The European Union Election Observation Mission (EU EOM) to Nigeria, has submitted its final report on the 2019 General Election, saying that on the overall, the elections were marked by severe operational and transparency shortcomings, electoral security problems and low turnout.
The Chief Observer of the EU EOM, Maria Arena, while presenting the report in Abuja, also said the mission concluded that the systemic failings are seen in the elections, and the relatively low levels of voter participation, showed the need for fundamental electoral reform.
“Overall, the EU EOM concluded the elections were marked by severe operational and transparency shortcomings, electoral security problems and low turnout. Positively, however, the elections were competitive, parties were able to campaign and civil society enhanced accountability. Leading parties were at fault in not reining in acts of violence and intimidation by their supporters and abuse of incumbency at federal and state levels. Except for federal radio, state media primarily served the interests of the president or governor at the state level. Journalists were subjected to harassment, and scrutiny of the electoral process was at times compromised with some independent observers being obstructed in their work, including by security agencies.
“Such reform needs political leadership that is dedicated to the rights of Nigerian citizens, and an inclusive process of national dialogue involving state institutions, parties, civil society, and the media,” the EU EOM said.
Arena also said: “This needs to be urgently undertaken to allow time for debate, legislative changes and implementation well in advance of the next elections.”
The EU also noted that 150 persons were killed during the elections, even as it said the numbers were not definitive.
But the spokesperson for the All Progressives Congress (APC) Presidential Campaign Organisation for the 2019 General Elections, Festus Keyamo, faulted the report of the EU EOM, saying that some aspects of it were vague.
“There are aspects of the report that we think are vague and are not definitive enough. For instance, if they say the results collation process was not transparent enough, I expect them to be very clear as to what they expect to happen over and above or beyond what we have in the Electoral Act presently,” Keyamo said.

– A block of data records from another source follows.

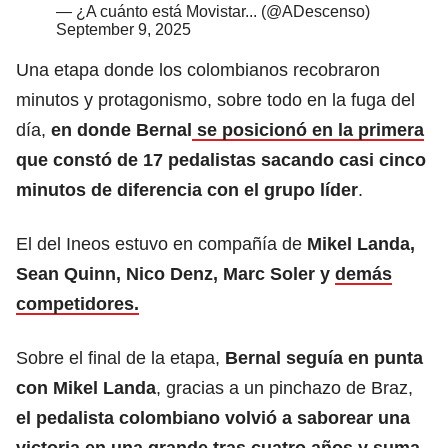
— ¿A cuánto está Movistar... (@ADescenso)
September 9, 2025
Una etapa donde los colombianos recobraron
minutos y protagonismo, sobre todo en la fuga del
día,
en donde Bernal
se posicionó en la primera
que constó de 17 pedalistas sacando casi cinco
minutos de diferencia con el grupo líder
.
El del Ineos estuvo en compañía de
Mikel Landa,
Sean Quinn, Nico Denz, Marc Soler y
demás
competidores.
Sobre el final de la etapa,
Bernal seguía en punta
con Mikel Landa
, gracias a un pinchazo de Braz,
el pedalista colombiano volvió a saborear una
victoria en una grande tras cuatro años y suma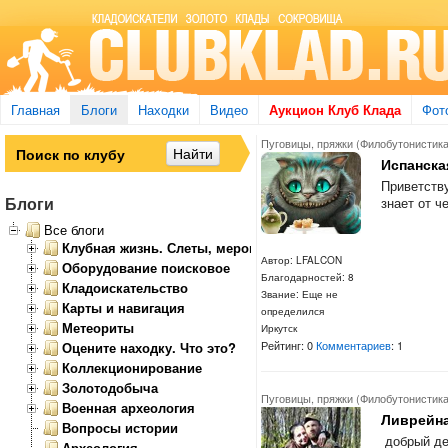
Главная
Блоги
Находки
Видео
Аукцион Клуб Клада
Фот
Пуговицы, пряжки (Филобутонистика
Испанска
Приветств
Блоги
знает от ч
Все блоги
Клубная жизнь. Слеты, мероприятия
Автор: LFALCON
Оборудование поисковое
Благодарностей: 8
Кладоискательство
Звание: Еще не
Карты и навигация
определился
Метеориты
Иркутск
Рейтинг: 0
Комментариев
: 1
Оцените находку. Что это?
Коллекционирование
Золотодобыча
Пуговицы, пряжки (Филобутонистика
Военная археология
Ливрейна
Вопросы истории
добрый ден
Археология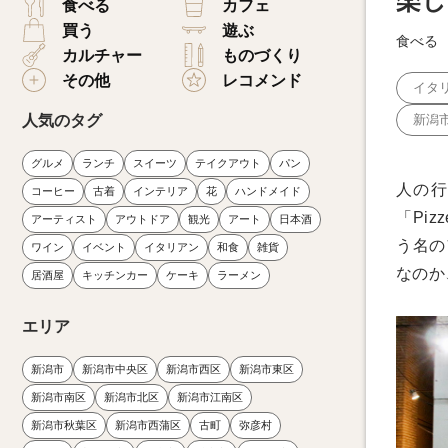
楽しめ
食べる
カフェ
買う
遊ぶ
食べる
カルチャー
ものづくり
その他
レコメンド
イタ
人気のタグ
新潟
グルメ
ランチ
スイーツ
テイクアウト
パン
人の行
コーヒー
古着
インテリア
花
ハンドメイド
「Piz
アーティスト
アウトドア
観光
アート
日本酒
う名の
ワイン
イベント
イタリアン
和食
雑貨
なのか
居酒屋
キッチンカー
ケーキ
ラーメン
エリア
新潟市
新潟市中央区
新潟市西区
新潟市東区
新潟市南区
新潟市北区
新潟市江南区
新潟市秋葉区
新潟市西蒲区
古町
弥彦村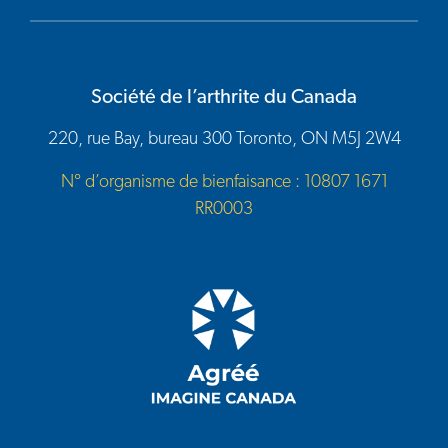
Société de l’arthrite du Canada
220, rue Bay, bureau 300 Toronto, ON M5J 2W4
N° d’organisme de bienfaisance : 10807 1671
RR0003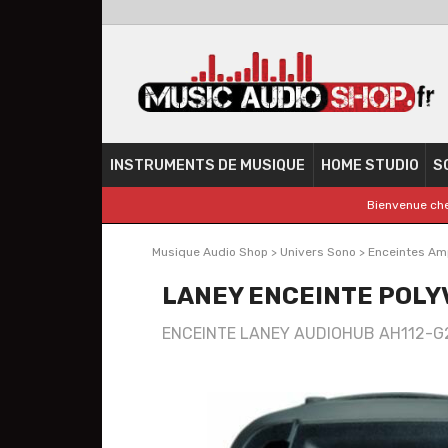
INSTRUMENTS DE MUSIQUE
HOME STUDIO
S
Bienvenue che
Musique Audio Shop
>
Univers Sono
>
Enceintes Amp
LANEY ENCEINTE POLY
ENCEINTE LANEY AUDIOHUB AH112-G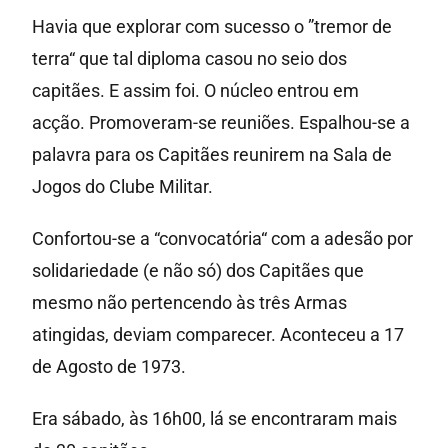
Havia que explorar com sucesso o ”tremor de
terra“ que tal diploma casou no seio dos
capitães. E assim foi. O núcleo entrou em
acção. Promoveram-se reuniões. Espalhou-se a
palavra para os Capitães reunirem na Sala de
Jogos do Clube Militar.
Confortou-se a “convocatória“ com a adesão por
solidariedade (e não só) dos Capitães que
mesmo não pertencendo às três Armas
atingidas, deviam comparecer. Aconteceu a 17
de Agosto de 1973.
Era sábado, às 16h00, lá se encontraram mais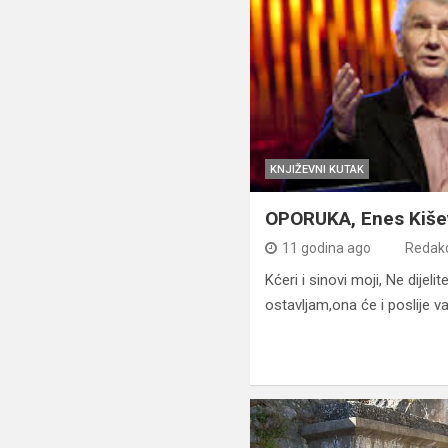
KNJIŽEVNI KUTAK
OPORUKA, Enes Kiše
11 godina ago
Redakc
Kćeri i sinovi moji, Ne dijel
ostavljam,ona će i poslije va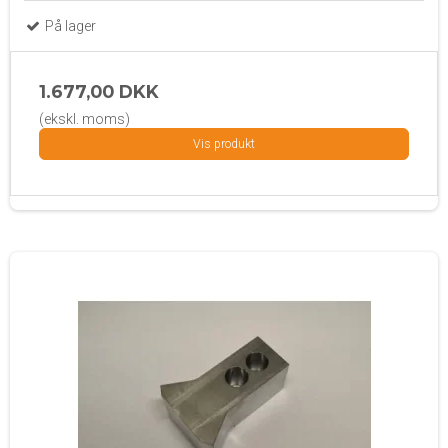
På lager
1.677,00 DKK
(ekskl. moms)
Vis produkt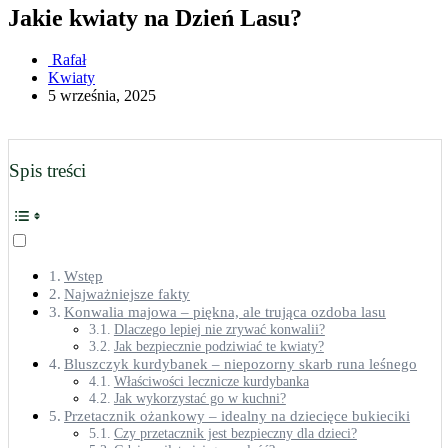
Jakie kwiaty na Dzień Lasu?
Rafał
Kwiaty
5 września, 2025
Spis treści
Wstęp
Najważniejsze fakty
Konwalia majowa – piękna, ale trująca ozdoba lasu
Dlaczego lepiej nie zrywać konwalii?
Jak bezpiecznie podziwiać te kwiaty?
Bluszczyk kurdybanek – niepozorny skarb runa leśnego
Właściwości lecznicze kurdybanka
Jak wykorzystać go w kuchni?
Przetacznik ożankowy – idealny na dziecięce bukieciki
Czy przetacznik jest bezpieczny dla dzieci?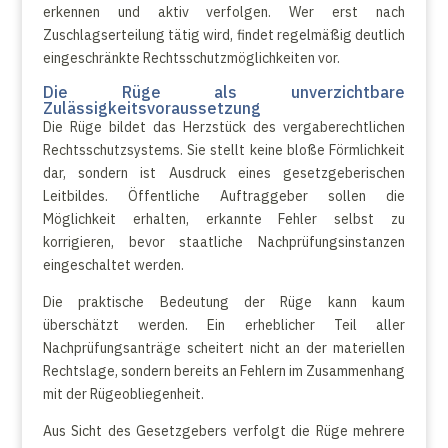
erkennen und aktiv verfolgen. Wer erst nach
Zuschlagserteilung tätig wird, findet regelmäßig deutlich
eingeschränkte Rechtsschutzmöglichkeiten vor.
Die Rüge als unverzichtbare
Zulässigkeitsvoraussetzung
Die Rüge bildet das Herzstück des vergaberechtlichen
Rechtsschutzsystems. Sie stellt keine bloße Förmlichkeit
dar, sondern ist Ausdruck eines gesetzgeberischen
Leitbildes. Öffentliche Auftraggeber sollen die
Möglichkeit erhalten, erkannte Fehler selbst zu
korrigieren, bevor staatliche Nachprüfungsinstanzen
eingeschaltet werden.
Die praktische Bedeutung der Rüge kann kaum
überschätzt werden. Ein erheblicher Teil aller
Nachprüfungsanträge scheitert nicht an der materiellen
Rechtslage, sondern bereits an Fehlern im Zusammenhang
mit der Rügeobliegenheit.
Aus Sicht des Gesetzgebers verfolgt die Rüge mehrere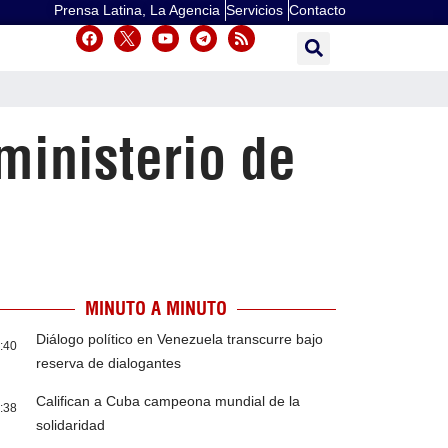
Prensa Latina, La Agencia
Servicios
Contacto
ministerio de
MINUTO A MINUTO
Diálogo político en Venezuela transcurre bajo
:40
reserva de dialogantes
Califican a Cuba campeona mundial de la
:38
solidaridad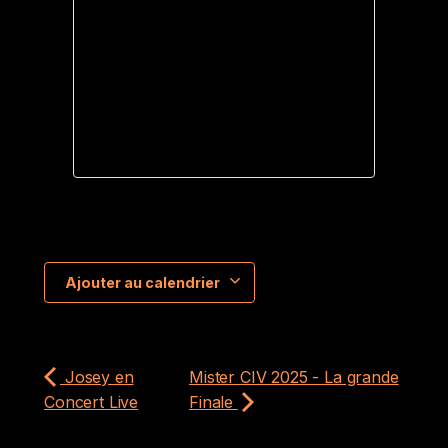
Ajouter au calendrier
Josey en
Mister CIV 2025 - La grande
Concert Live
Finale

Keyamo also took a swipe at the opposition regarding the publishing of results on the website of the Independent National Electoral Commission (INEC), saying that the opposition was waiting for the publishing in order to avail them the opportunity to hack the server if available.
“They know that that system collapsed in Kenya. So, we should not be quick enough to jump and follow the world when we know that technologically, we are not ripe for that yet. And for us, we knew that the opposition were only banking on that, we knew they were just banking on waiting in Abuja, hacking a server if it is available, implanting the results and declaring the winner. But it doesn’t work out that way because there must be a stage-by-stage collation of results,” Keyamo stated.
The EU EOM report came a day after INEC Chairman, Professor Mahmood Yakubu, said steps were already being taken to reform the nation’s electoral process ahead of the 2023 polls.
Yakubu stated that recommendations to be provided by the EU EOM in its report would form major inputs in the areas of reform expected to be submitted to the National Assembly.
However, the EU EOM noted that INEC worked in a difficult environment and made some improvements, such as simplifying voting procedures.
“However, considerable weaknesses remained. Operational deficiencies led to the postponement of the elections, there were insufficient checks and transparency in the results process, as well as a general lack of public communication and information,” EU EOM stated.
The EU EOM further said the elections became increasingly marred by violence and intimidation, with the role of the security agencies becoming more contentious as the process progressed.
“The EU EOM reported that this damaged the integrity of the electoral process and might deter future participation. During collation of the federal results, EU observers directly witnessed or received reports of intimidation of INEC officials in 20 states,” the EU EOM also said.
In the report, the EU EOM took note of
conflicting and late rulings on electoral disputes that undermined the opportunity for remedy and created uncertainty; the dysfunctional regulation of political finance, very few electoral offenses resulting in arrest or prosecution; problems with the collection of permanent voter cards; and the further fall in the number of women elected.
Out of the 30 recommendations the EU EOM brought forward for consideration, it said priorities should be placed on strengthening INEC procedures for the collation of results to improve integrity and confidence in electoral outcomes.
The EU EOM also called for the establishment of requirements in law for full results transparency, with data easily accessible to the public.
Parts of the recommendations are: “Considerably strengthen INEC’s organizational and operational capacity, as well as its internal communication.”